The canopy is stripped inside and out, the baffle filters cleaned or renewed, and the extractor fan and housing degreased - it is the fan that slips quietly as grease weighs its blades through a hard Meads service. All of it is taken to the TR19 Grease standard, with before-and-after evidence and a certificate, so the system draws as designed and your Eastbourne fire risk assessment and insurer hold the record they expect.
Filters
The standard for commercial cooklines: they trap grease and slow flame spread. Cleaned, or replaced when warped or corroded.
Common on older or lighter setups; they clog fast and pass grease through if neglected. We flag where a baffle upgrade is overdue.
On the odour and emission-controlled systems near Eastbourne's residential streets; cleaned or changed so the downstream stages are not overwhelmed.
Fire
An Eastbourne cookline's extraction and its fire protection are one system - and a clean is the moment to check the join.
Nozzles aimed at the canopy and cooking points; grease build-up around them on a busy Cornfield Road line is exactly what they exist to fight. We clean around them without disturbing the system.
Where the gas shuts off if extraction fails on a Cornfield Road line, we work without tripping it - and flag it if it is not behaving.
Checked for the grease that would stop them closing - a quiet failure point on a Meads system that a quick canopy wipe misses.
On the ground in Eastbourne
We are under Eastbourne's canopies every week. Real jobs, not stock shots.

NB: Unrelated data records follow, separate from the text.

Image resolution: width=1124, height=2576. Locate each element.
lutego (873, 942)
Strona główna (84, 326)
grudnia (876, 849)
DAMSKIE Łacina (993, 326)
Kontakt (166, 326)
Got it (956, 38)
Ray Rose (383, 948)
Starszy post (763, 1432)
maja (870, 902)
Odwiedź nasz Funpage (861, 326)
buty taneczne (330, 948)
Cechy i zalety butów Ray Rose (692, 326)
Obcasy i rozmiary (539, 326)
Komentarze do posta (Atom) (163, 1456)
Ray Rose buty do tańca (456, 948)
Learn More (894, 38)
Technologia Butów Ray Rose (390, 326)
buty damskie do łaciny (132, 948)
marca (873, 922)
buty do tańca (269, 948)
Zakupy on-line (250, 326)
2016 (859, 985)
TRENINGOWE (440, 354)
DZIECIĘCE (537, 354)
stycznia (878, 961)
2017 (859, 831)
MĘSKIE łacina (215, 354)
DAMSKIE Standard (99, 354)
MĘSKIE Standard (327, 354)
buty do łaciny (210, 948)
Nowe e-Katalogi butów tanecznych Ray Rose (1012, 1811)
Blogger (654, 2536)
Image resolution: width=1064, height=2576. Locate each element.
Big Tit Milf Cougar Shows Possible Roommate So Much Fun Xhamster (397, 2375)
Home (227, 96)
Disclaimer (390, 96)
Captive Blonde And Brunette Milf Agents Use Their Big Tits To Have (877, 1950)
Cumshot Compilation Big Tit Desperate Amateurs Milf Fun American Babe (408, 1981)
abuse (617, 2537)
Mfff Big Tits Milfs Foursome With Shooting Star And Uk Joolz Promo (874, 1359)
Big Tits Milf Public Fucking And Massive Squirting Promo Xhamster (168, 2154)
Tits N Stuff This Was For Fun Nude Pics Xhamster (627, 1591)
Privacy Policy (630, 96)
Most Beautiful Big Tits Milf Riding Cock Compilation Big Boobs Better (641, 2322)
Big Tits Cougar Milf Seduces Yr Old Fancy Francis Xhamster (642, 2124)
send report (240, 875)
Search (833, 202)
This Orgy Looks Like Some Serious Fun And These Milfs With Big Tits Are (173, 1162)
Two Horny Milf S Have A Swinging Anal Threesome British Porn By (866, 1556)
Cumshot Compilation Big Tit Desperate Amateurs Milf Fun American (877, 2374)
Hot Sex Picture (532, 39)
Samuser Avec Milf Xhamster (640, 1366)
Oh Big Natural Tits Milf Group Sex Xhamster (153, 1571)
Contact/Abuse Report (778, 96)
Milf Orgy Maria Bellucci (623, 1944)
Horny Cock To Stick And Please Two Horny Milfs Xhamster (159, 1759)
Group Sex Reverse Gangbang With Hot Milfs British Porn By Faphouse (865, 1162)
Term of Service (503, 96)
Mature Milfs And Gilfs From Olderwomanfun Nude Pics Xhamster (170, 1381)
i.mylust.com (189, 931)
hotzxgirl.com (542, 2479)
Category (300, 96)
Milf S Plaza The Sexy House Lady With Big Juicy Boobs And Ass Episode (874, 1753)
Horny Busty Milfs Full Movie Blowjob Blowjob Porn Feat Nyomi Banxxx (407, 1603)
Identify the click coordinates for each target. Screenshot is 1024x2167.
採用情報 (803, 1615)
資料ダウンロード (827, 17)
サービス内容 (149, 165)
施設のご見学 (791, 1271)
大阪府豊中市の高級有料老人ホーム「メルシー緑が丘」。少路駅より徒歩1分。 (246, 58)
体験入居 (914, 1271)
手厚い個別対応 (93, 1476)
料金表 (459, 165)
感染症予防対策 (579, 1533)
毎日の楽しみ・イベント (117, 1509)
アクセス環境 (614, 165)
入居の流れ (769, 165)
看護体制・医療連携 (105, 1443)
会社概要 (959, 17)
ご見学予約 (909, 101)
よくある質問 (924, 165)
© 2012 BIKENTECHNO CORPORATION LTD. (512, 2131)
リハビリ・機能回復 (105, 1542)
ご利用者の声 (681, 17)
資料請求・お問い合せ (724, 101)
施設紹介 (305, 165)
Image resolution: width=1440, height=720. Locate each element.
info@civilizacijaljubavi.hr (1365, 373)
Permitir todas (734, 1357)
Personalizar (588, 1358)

A holiday park restaurant in Eastbourne had sand and debris clogging the internal plenum drainage paths. We vacuumed it out and ran a steam-based duct degrease, certifying the system for peak-season demand. The work was carried out under the holiday park's safety permit.
Why it pays
Extraction cleaning is a fire-risk job first - but it pays back every Eastbourne service.
A clean canopy and fan pull heat and steam off a hard Cornfield Road cookline faster, so the kitchen sits cooler and the fan draws less to shift the same air. A greased system is a fire risk, a failed inspection point and a comfort problem all at once. How often it is needed follows how hard you cook - the Meads takeaways far more than a daytime cafe - and your certificate fixes the interval.
Inspect the Eastbourne canopy, filters and fan, agree scope and frequency.
Remove filters and access panels, protect the cookline.
Canopy, filters and fan to bare metal, with before-and-after evidence.
TR19 Grease certificate and next-due date for your Eastbourne fire logbook.
Questions
It depends how hard the kitchen runs. Under TR19 Grease, heavy use of 12 to 16 hours a day points to roughly every three months, moderate to every six, light to every twelve. A busy Cornfield Road or Meads kitchen sits in a tighter band than a daytime cafe.
Every clean finishes with a dated TR19 certificate, before-and-after photographs and a condition report - the evidence a Cornfield Road operator's insurer or fire risk assessor expects to see.
Yes - from Cornfield Road, Meads and the city centre out to the suburbs, and across the wider East Sussex.
Extraction cleaning covers the canopy, filters and fan; where the concealed duct run behind them is also loaded - as it often is in a tight Cornfield Road kitchen - we clean the full run to TR19 and certify it together.
It can. An inspection covers the physical condition of the premises, ventilation included, so a grease-laden canopy or fan over a Terminus Road cookline can count against your score.
Yes. The takeaways and grill houses around Meads and Grove Road run a canopy, filters and a fan and often carry a heavy grease load for their size. We clean and certify them the same way as a full restaurant system.
Yes. Most venues we clean around Cornfield Road and Meads are busy through the evening, so we work overnight, early mornings or on closing days, at no extra charge for out-of-hours work.